Bir süredir tartışılan ve terim + yaklaşım ihtilafı gibi
görünen bu durumun dil ve ideoloji üzerinden döndürüldüğünü görmemek mümkün
değil. O halde bu iki zemin üzerinden konumları sorgulamalı belki de.
“Kadın” çoğu durumda cinsel kimliğe vurgu yapar. Kadın
hastalıkları gibi… Filmde/Romanda kadın kahraman-erkek kahraman gibi. Bildungsroman denilen Alman anlatı türü
örneğin, yani kişiliğin oluşumu ve kişinin kendini yeniden keşfetmesi üzerine
kurulu roman tarzı, kadın kahramanın kim olduğuna ve kadın olmanın anlamına
dair bir bilince eriştiği feminist romana zemin hazırlamıştır denebilir. Kadın
eli gibi deyimler, kadın dernekleri gibi oluşumların tam da bu cinsel
kimliğin –kimine göre pozitif ayrımcılık yönünde—içindeki cinselliğin sivrileşmesine
neden olması gibi.
Pek de matah bulmadığımız Wikipedia’da bayağı akıllıca bir
cümle var bu konuyla ilgili: örneğin, “Kadın tarihi araştırması feminist bir
yaklaşımla yapılabilir ama zorunlu değildir.” Feminist yaklaşım bu tür konuları
ciddi bir özenle ve eleştirel muhakemeyle taşımadığı zaman tam da karşısında
olduğu tavrı üretiyor: Cinsel ayrımcılık.
Bu nedenle haber programlarında, kaza, ölüm vs gibi
özellikle trajik olaylarda isim veya baş harfleri kullanmak yerine “yanan kadın”, “ölen kadın”, “kolu kopan
kadın”, “otobüsün ardından yerde sürüklenen kadın” denmesinin cinsel kimliğe
indirgenmiş, kendi insan/anne/kardeş/evlat/meslek sahibi kimliğinden soyutlanmış bir imge yarattığını ve daha da
kötüsü bunu beyinlere yerleştirdiğini düşünüyorum. Bugün toplantıda verdiğim örnekteki gibi,
birini görmeye gittiğimde, sekreterin müdürüne “Sizi görmeye bir kadın geldi
demesi” beni orada öncelikle ve
özellikle bir cinsel kimliğe indirgemektedir.
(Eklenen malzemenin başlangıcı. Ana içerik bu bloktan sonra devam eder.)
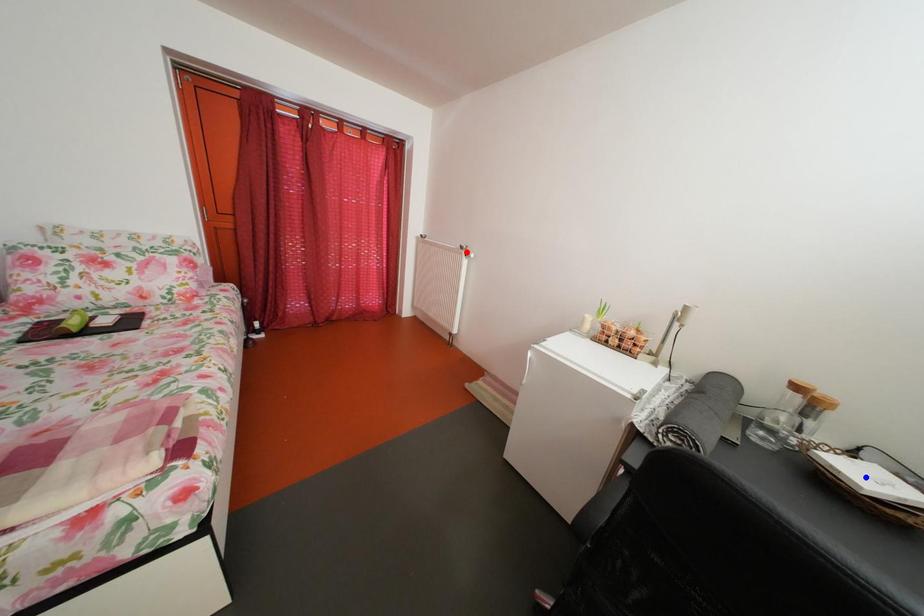 Question: Which of the two points in the image is closer to the camera?

Choices:
 (A) Blue point is closer.
 (B) Red point is closer.

Answer: (A) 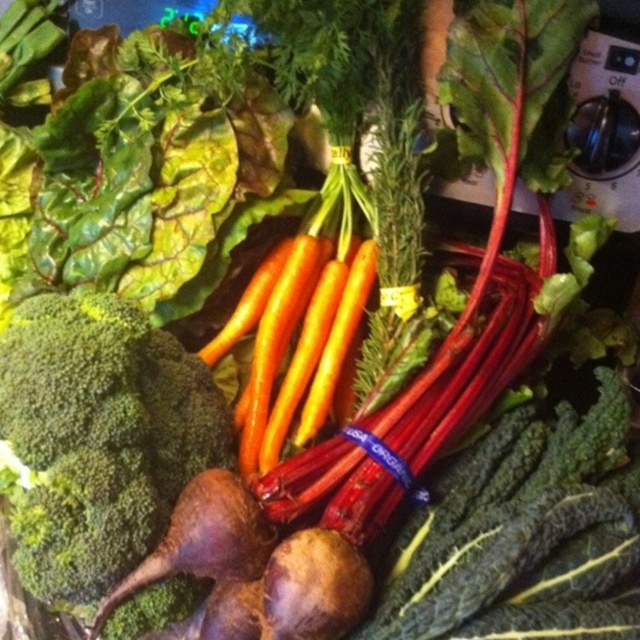 Question: Among these objects, which one is nearest to the camera?

Choices:
 (A) green matte broccoli at lower left
 (B) orange smooth carrot at center

Answer: (A)

Question: Which object is farther from the camera taking this photo?

Choices:
 (A) green matte broccoli at lower left
 (B) orange smooth carrot at center

Answer: (B)

Question: Can you confirm if green matte broccoli at lower left is smaller than orange smooth carrot at center?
Aynı durumda “sizi görmeye bir
adam geldi” denmesi ise gelenin kadın olmadığı yönünde en büyük ipucu adına
söylenir sanki. Alternatif ne mi olmalı? İsim. Bu gibi düzlemlerde gerçek
kimliğimiz ismimizdir. İsmimin yokluğunda diğer belirleyici niteliklerim
kullanılabilir. Örneğin bir çevirmen, bir öğretmen, bir memur, bir komşu, bir alıcı, bir satıcı….
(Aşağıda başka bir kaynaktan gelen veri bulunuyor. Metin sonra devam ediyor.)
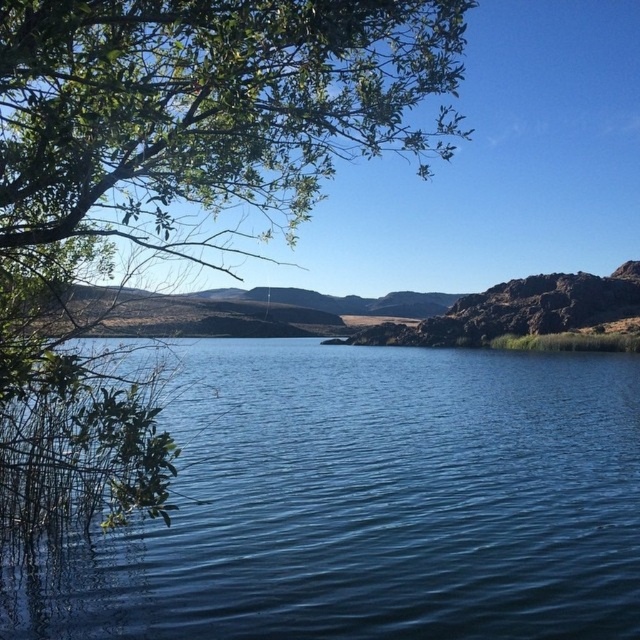 Question: In this image, where is blue liquid water at center located relative to green leafy tree at upper left?

Choices:
 (A) above
 (B) below

Answer: (B)

Question: Which object appears farthest from the camera in this image?

Choices:
 (A) blue liquid water at center
 (B) green leafy tree at upper left

Answer: (A)

Question: Is blue liquid water at center in front of green leafy tree at upper left?

Choices:
 (A) yes
 (B) no

Answer: (B)

Question: Among these objects, which one is nearest to the camera?

Choices:
 (A) blue liquid water at center
 (B) green leafy tree at upper left

Answer: (B)

Question: Can you confirm if blue liquid water at center is positioned to the right of green leafy tree at upper left?

Choices:
 (A) no
 (B) yes

Answer: (B)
Sadece sebepsiz yere en öne “kadınlığımı” koymanın anlamsızlığından dem vurmak
istiyorum. Kadın olmak benim kazandığım, uğruna çaba ve meşakkat gösterdiğim
bir şey değil. 50/50 şanstan biri ya da diğeri olarak öylesine oluverdiğim bir
şey ne de olsa. Kalanını ise kendim yaptım. Her insan gibi.
Batı dillerinde,
özellikle de dilimizi çök etkileyen İngilizcede insanlar/halk anlamında the men and women of this country- bu
ülkenin kadın ve erkekleri gibi bizim dilimizde biraz iğreti duran ifadeler
vardır. Üstelik bu dillerde cinsel kimliğin daha da beline vurulmuş, kişinin
evli/bekar/bakire olup olmadığına dair bile terim yaratılmıştır. Mrs/Miss/Frau/Freulein/
Signorina / Signora gibi. Başka kimsenin
kılını kıpırdatmadığı bu alanda feminist ideoloji doğru itirazlarda
bulunmuştur. Unvanlarda bile kadını ve kızı, evli olanı ve uygun olanı
erkeklerde değil sadece kadınlarda ayıran Batı dillerinin tersine Türkçede
Bay/Bayan gibi hitap terimlerinde bu olumsuzluk yaşanmaz. Bir genç kız da bayan olabilir; yaşlı bir
insan da. Öte yandan kadın-kız temelinde unvanla ayırma geleneğine sahip Batı
dillerinin çoğunun aksine Türkçe, kadın konusunda zengin bir dağarcıkla
düşündürür bizleri. Bu da kötü bir şey değil. Bayan, hanım, hanımefendi, kadın,
hatun (kadın ve hatun sözcükleri χwatēn sözcüğünün iki farklı yorumudur.) gibi... Türkçede bayan ve hanım gibi
terimlerin ardında saygı vardır. Bunda bir beis görülmesi beni hep
şaşırtmıştır.
Bay diyor muyuz ki
bayan diyelim sorusu ise konuyu daha sığ bir düzleme çeker. Buradaki
karşılaştırmalar böyle bir formülasyonla ilerlemeyecektir. Bay demiyoruz ama bey diyoruz. Yani? Baylar,
bayanlar yerine, dinleyin kadınlar ve erkekler mi demeli gibi uzar gider bu
konu.
Örneğin, erkek ve
adam sözcükleri için de benzer bir durum söz konusudur. Erkek sözcüğü,
çoğunlukla cinsel kimliğe gönderme
yapar. Adam ise hem daha genel hem de daha özel ve yan anlamlara sahiptir. Adam
gibi adam deyiminde bu yan anlamların en uç örneklerinden birini görürüz. Kadın gibi kadın dendiğinde ise
cinselliğin tam göbeğindeyizdir.
Karşılaştırmaların anlamsızlığı bazen yorucu… Bu yüzden bay demiyoruz, o zaman
bayan da demeyelim, zaten bayan ironik anlamlara da çekiliyor (baymak vs gibi)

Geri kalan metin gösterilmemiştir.